Douglas A. McIntyre is the co-founder, chief executive officer and editor in chief of 24/7 Wall St. and 24/7 Tempo. He has held these jobs since 2006.

McIntyre has written thousands of articles for 24/7 Wall St. He is an expert on corporate finance, the automotive industry, media companies and international finance. He has edited articles on national demographics, sports, personal income and travel.

His work has been quoted or mentioned in The New York Times, The Wall Street Journal, Los Angeles Times, The Washington Post, NBC News, Time, The New Yorker, HuffPost USA Today, Business Insider, Yahoo, AOL, MarketWatch, The Atlantic, Bloomberg, New York Post, Chicago Tribune, Forbes, The Guardian and many other major publications. McIntyre has been a guest on CNBC, the BBC and television and radio stations across the country.

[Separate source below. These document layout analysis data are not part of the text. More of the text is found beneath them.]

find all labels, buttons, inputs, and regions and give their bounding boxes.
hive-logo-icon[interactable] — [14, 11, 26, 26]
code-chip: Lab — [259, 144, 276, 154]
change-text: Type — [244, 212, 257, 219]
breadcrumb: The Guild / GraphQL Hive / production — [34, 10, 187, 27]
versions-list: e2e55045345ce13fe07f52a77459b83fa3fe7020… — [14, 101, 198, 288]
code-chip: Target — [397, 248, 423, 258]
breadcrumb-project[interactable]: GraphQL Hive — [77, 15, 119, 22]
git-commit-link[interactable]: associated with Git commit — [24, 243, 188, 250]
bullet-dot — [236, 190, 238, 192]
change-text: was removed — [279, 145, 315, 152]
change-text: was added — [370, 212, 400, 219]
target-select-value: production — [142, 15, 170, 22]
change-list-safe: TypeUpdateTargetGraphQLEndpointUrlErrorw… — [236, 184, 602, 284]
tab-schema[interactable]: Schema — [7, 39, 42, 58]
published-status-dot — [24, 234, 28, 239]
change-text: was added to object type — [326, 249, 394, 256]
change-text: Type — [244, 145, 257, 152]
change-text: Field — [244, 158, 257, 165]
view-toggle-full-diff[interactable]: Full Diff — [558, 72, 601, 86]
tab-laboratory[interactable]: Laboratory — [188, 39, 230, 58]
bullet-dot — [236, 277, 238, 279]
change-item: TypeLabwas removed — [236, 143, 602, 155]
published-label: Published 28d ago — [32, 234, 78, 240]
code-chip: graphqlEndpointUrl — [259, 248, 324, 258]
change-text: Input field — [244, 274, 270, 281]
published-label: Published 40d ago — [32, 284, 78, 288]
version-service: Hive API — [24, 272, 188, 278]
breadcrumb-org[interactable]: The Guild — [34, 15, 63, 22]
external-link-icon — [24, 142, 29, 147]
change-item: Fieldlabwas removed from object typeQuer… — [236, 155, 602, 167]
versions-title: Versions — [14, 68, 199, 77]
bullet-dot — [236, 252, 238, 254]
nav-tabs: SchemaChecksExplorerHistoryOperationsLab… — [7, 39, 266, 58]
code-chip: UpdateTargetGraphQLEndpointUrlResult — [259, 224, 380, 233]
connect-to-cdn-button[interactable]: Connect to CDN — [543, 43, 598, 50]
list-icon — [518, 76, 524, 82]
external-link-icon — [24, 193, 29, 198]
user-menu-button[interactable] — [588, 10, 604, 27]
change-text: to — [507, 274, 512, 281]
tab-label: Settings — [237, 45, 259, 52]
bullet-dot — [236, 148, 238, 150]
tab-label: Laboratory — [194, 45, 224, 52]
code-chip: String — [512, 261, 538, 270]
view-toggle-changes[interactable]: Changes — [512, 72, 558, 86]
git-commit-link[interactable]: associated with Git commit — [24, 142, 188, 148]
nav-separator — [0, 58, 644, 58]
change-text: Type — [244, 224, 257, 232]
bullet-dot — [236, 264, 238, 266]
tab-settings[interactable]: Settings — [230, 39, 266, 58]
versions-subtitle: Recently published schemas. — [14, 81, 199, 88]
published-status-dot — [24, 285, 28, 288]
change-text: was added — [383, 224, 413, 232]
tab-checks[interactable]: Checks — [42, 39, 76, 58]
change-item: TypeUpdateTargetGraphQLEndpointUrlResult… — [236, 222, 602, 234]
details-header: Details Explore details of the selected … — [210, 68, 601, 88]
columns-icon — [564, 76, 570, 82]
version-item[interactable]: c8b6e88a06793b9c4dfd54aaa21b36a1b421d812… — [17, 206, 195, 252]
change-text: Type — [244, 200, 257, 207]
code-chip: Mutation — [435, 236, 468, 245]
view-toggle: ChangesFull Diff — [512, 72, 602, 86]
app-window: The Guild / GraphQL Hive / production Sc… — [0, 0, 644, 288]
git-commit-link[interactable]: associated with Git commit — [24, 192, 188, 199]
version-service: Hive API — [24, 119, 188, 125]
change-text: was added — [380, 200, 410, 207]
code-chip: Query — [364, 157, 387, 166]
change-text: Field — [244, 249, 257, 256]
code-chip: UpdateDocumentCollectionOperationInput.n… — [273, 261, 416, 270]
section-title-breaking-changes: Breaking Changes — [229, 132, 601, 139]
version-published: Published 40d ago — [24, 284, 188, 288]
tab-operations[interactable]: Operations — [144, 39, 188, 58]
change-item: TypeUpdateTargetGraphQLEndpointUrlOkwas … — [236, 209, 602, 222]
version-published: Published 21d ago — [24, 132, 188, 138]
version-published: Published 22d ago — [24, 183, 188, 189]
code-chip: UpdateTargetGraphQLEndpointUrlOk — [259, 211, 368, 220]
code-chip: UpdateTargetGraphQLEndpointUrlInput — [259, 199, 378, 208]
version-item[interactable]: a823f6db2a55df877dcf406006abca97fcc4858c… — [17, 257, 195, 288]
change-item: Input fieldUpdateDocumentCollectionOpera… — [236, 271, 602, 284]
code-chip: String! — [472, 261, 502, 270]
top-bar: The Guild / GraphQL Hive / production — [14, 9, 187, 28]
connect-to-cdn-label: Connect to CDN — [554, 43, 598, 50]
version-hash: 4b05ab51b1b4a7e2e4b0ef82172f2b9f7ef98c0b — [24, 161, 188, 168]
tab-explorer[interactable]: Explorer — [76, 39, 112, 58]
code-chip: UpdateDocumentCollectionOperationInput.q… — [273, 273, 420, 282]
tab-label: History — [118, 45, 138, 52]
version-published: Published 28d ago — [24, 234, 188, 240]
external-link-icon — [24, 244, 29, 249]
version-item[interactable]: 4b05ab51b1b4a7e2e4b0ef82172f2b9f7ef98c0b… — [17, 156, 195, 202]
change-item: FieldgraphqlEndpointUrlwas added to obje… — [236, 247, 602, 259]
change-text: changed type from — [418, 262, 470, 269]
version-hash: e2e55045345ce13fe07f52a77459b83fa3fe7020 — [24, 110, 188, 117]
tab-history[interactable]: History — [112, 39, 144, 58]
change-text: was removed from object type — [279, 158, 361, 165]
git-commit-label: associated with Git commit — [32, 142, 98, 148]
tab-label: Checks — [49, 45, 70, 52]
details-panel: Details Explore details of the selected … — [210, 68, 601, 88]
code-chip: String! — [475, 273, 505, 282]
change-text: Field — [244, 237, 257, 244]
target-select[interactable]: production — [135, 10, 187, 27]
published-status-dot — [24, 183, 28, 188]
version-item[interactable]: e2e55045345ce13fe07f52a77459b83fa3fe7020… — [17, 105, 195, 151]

A magna cum laude graduate of Harvard College, McIntyre also was president of The Harvard Advocate. Founded in 1866, the Advocate is the oldest college publication in the United States.

TheStreet.com, Comps.com and Edgar Online are some of the public companies for which McIntyre served on the board of directors. He was a Vicinity Corporation board member when the company was sold to Microsoft in 2002. He served on the audit committees of some of these companies.

McIntyre has been the CEO of FutureSource, a provider of trading terminals and news to commodities and futures traders. He was president of Switchboard, the online phone directory company. He served as chairman and CEO of On2 Technologies, the video compression company that provided video compression software for Adobe’s Flash. Google bought On2 in 2009.